#### [Brief]
Once you find the line in the listing below that contains "патриотическая оппозиция обязана постав", copy it and every following line exactly, stopping at the end.

━━━

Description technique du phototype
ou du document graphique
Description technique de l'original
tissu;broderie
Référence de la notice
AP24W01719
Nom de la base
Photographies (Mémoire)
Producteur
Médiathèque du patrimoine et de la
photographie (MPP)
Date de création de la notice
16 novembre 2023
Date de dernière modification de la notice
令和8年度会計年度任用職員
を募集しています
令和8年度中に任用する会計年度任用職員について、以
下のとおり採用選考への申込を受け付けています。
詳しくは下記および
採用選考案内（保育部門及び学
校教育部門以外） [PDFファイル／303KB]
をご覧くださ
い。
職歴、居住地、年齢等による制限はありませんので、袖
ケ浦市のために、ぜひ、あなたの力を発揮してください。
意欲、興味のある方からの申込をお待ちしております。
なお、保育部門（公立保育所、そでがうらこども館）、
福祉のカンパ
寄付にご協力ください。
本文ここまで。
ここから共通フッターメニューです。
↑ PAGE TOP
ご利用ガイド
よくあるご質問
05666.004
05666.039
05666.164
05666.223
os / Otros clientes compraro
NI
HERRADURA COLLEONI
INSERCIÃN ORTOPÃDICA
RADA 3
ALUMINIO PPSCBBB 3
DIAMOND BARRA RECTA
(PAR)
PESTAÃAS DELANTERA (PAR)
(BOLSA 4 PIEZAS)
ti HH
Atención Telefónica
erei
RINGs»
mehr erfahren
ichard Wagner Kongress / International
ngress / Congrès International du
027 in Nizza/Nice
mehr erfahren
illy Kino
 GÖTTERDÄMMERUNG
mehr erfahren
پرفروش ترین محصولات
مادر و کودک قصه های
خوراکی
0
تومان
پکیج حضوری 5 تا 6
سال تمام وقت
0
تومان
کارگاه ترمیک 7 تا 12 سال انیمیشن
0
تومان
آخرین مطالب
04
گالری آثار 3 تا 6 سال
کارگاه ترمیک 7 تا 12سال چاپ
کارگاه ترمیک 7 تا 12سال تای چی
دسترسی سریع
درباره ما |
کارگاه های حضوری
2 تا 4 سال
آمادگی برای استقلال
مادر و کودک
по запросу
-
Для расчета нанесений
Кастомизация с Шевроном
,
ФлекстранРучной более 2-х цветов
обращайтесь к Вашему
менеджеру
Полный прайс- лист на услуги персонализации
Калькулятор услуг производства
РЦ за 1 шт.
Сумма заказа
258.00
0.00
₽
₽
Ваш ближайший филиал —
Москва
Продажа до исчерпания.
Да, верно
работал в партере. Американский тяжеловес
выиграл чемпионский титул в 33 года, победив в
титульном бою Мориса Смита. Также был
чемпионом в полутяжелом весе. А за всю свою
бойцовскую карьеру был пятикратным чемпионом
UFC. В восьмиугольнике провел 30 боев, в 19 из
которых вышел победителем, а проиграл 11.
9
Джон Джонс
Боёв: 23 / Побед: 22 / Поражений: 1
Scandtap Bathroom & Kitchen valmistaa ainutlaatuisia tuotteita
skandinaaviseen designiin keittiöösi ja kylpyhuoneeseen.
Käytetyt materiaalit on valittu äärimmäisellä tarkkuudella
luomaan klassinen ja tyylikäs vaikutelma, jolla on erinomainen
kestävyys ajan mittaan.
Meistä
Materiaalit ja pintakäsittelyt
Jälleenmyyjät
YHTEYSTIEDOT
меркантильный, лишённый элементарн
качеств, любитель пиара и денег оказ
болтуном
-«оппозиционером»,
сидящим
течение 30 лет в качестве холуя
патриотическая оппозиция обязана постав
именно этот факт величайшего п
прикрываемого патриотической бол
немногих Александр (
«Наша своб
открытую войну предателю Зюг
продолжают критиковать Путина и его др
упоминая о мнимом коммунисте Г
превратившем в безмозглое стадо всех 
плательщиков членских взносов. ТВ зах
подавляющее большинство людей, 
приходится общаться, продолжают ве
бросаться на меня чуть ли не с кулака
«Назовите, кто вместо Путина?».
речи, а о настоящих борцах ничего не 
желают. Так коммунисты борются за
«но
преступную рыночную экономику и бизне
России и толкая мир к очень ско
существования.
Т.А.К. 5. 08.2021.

━━━

#### [Answer for this exercise]
патриотическая оппозиция обязана постав
именно этот факт величайшего п
прикрываемого патриотической бол
немногих Александр (
«Наша своб
открытую войну предателю Зюг
продолжают критиковать Путина и его др
упоминая о мнимом коммунисте Г
превратившем в безмозглое стадо всех 
плательщиков членских взносов. ТВ зах
подавляющее большинство людей, 
приходится общаться, продолжают ве
бросаться на меня чуть ли не с кулака
«Назовите, кто вместо Путина?».
речи, а о настоящих борцах ничего не 
желают. Так коммунисты борются за
«но
преступную рыночную экономику и бизне
России и толкая мир к очень ско
существования.
Т.А.К. 5. 08.2021.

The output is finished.